BRIEF DESCRIPTION OF THE DRAWINGS

The system and method may be better understood with reference to the following drawings and description. Non-limiting and non-exhaustive embodiments are described with reference to the following drawings. The components in the drawings are not necessarily to scale, emphasis instead being placed upon illustrating the principles of the invention. In the drawings, like referenced numerals designate corresponding parts throughout the different views.

FIG. 1 illustrates a block diagram of an example network system.

FIG. 2 illustrates a block diagram of an exemplary network manager.

FIG. 3 illustrates an example screenshot of a parser.

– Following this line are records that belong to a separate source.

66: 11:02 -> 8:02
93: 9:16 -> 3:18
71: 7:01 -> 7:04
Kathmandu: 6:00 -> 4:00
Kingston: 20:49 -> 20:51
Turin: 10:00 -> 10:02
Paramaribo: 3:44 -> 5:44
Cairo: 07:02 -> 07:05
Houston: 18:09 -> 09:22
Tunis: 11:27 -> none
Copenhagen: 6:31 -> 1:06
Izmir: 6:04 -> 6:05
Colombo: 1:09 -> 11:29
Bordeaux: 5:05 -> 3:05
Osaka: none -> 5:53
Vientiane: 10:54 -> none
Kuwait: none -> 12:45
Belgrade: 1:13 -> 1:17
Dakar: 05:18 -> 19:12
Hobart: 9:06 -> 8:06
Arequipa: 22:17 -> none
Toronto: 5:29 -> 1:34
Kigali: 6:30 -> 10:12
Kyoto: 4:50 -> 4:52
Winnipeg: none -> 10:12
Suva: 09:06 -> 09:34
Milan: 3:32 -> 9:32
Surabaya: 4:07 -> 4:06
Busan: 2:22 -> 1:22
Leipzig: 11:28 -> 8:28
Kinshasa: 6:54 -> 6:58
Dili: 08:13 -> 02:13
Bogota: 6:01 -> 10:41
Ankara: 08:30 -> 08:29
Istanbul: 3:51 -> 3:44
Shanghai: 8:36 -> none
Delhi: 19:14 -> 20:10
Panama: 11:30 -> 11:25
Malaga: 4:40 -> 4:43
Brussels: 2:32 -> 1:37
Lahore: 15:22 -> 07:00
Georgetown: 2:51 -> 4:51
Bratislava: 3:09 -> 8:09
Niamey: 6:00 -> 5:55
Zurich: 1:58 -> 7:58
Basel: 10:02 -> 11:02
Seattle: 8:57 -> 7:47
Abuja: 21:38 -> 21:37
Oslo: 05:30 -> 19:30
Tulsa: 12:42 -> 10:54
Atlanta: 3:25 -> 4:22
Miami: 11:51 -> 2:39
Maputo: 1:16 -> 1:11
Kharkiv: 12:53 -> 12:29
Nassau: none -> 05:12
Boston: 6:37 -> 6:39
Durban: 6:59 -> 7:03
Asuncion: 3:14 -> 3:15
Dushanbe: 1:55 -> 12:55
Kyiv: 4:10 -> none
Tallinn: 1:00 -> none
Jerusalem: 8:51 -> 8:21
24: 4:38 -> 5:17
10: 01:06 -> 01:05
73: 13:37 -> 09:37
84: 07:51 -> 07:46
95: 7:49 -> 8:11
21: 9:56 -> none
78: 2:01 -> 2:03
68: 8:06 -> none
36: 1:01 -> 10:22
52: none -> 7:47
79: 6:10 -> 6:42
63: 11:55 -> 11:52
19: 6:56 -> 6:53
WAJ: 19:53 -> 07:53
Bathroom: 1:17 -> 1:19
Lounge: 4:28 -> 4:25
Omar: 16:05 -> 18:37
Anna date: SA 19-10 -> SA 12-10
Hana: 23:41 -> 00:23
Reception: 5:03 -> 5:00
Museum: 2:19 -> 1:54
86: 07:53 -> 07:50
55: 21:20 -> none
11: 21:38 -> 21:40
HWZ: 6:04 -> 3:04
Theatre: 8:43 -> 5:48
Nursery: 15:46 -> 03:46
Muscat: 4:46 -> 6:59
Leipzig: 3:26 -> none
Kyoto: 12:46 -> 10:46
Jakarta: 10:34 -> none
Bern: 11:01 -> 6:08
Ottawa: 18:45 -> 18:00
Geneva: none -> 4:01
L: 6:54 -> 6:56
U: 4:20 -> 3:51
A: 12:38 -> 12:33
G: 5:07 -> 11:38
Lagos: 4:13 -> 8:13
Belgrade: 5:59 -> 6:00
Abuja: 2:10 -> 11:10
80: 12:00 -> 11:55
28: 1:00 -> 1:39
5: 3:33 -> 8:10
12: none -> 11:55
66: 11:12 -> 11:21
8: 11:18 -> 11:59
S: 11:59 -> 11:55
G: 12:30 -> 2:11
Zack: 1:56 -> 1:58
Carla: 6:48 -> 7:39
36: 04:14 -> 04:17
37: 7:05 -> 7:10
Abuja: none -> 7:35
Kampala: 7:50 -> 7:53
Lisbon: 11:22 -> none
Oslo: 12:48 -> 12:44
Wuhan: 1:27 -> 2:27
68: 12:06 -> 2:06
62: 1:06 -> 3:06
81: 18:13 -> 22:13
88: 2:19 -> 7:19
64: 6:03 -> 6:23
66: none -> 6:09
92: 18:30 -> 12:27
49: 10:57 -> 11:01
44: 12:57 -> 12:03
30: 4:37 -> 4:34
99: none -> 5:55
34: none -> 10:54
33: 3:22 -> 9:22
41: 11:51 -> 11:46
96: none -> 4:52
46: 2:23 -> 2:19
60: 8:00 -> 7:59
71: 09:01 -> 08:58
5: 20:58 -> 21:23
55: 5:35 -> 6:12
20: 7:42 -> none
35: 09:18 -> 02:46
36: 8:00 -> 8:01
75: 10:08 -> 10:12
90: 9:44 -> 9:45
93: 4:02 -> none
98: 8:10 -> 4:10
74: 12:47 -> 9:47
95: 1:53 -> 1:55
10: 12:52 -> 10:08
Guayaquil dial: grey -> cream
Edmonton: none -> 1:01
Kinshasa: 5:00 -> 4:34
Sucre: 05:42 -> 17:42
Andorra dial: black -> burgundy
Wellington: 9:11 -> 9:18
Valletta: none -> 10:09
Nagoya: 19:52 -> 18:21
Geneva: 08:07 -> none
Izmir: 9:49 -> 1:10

FIG. 4 illustrates one example of a screenshot of an analyzer.

FIG. 5 is an interface for defining an alert.

FIG. 6 is a screenshot of a web-based GUI.

FIG. 7 illustrates an interface for two decision branches.

FIG. 8 is an example of a variable mapping between variables from different vendors.

FIG. 9 illustrates an interface for parser selection.

FIG. 10 illustrates an interface in which the source can be filtered.

FIG. 11 illustrates an interface for Qapp selection.

FIG. 12 illustrates an interface for adding a mapping.

FIG. 13 illustrates an example interface for deleting a mapping.

FIG. 14 illustrates an interface in which missing records are shown.

DETAILED DESCRIPTION

By way of introduction, the disclosed embodiments relate to systems and methods for network management automation for multiple network devices from different vendors. Network devices from different vendors may include different variables, but a mapping from those different variables is used for providing an automation task that will function similarly across the different variables for devices from different vendors. As described below, the network management automation may be through the NetBrain QAPP (“Qapp”) system. The Qapp system is further described with respect to U.S. Pat. Nos. 9,374,278, 9,438,481, U.S. Pat. Pub. No. 2015/0156077, U.S. Pat. Pub. No. 2016/0359687, and U.S. Pat. Pub. No. 2016/0359688, the entire disclosure of each of which is hereby incorporated by reference. With a variable mapping, the Qapp system can run network automation tasks on devices from different vendors.

FIG. 1 illustrates a block diagram of an example network system 100. The system 100 may include functionality for managing network devices. The network system 100 may include any number of network devices that are managed. FIG. 1 illustrates two example network devices 102, 103 from different vendors that belong to a network 104.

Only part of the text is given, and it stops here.